On Mon, 31 Jul 2017 14:21:56 -0700
Junio C Hamano <gitster@pobox.com> wrote:

> Jonathan Tan <jonathantanmy@google.com> writes:
> 
> > Besides review changes, this patch set now includes my rewritten
> > lazy-loading sha1_file patch, so you can now do this (excerpted from one
> > of the tests):
> >
> >     test_create_repo server
> >     test_commit -C server 1 1.t abcdefgh
> >     HASH=$(git hash-object server/1.t)
> >     
> >     test_create_repo client
> >     test_must_fail git -C client cat-file -p "$HASH"
> >     git -C client config core.repositoryformatversion 1
> >     git -C client config extensions.lazyobject \
> >         "\"$TEST_DIRECTORY/t0410/lazy-object\" \"$(pwd)/server/.git\""
> >     git -C client cat-file -p "$HASH"
> >
> > with fsck still working. Also, there is no need for a list of promised
> > blobs, and the long-running process protocol is being used.
> 
> I do not think I read your response to my last comment on this
> series, so I could be missing something large, but I am afraid that
> the resulting fsck is only half as useful as the normal fsck.  I do
> not see it any better than a hypothetical castrated version of fsck
> that only checks the integrity of objects that appear in the local
> object store, without doing any connectivity checks.

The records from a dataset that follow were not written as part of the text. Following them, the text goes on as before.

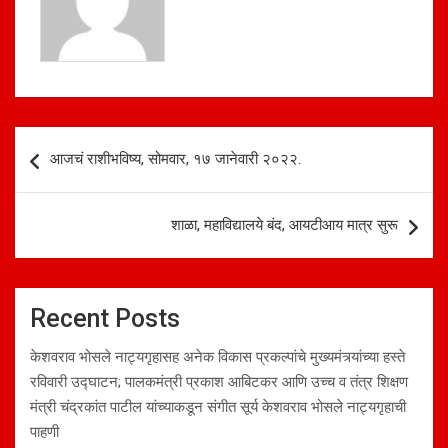
p
k
Post
आजचं राशीभविष्य, सोमवार, १७ जानेवारी २०२२.
navigation
शाळा, महाविद्यालये बंद, आयटीआय मात्र सुरू
Recent Posts
केशवराव भोसले नाट्यगृहासह अनेक विकास प्रकल्पांचे मुख्यमंत्र्यांच्या हस्ते
रविवारी उद्घाटन; पालकमंत्री प्रकाश आबिटकर आणि उच्च व तंत्र शिक्षण
मंत्री चंद्रकांत पाटील यांच्याकडून संगीत सूर्य केशवराव भोसले नाट्यगृहाची
पाहणी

Sorry, I haven't replied to your last response [1]. That does sound like
a good idea, though, and probably can be extended to trees and blobs in
that we need to make sure that any object referenced from local-only
commits (calculated as you describe in [1]) can be obtained through an
object walk from a remote-tracking branch.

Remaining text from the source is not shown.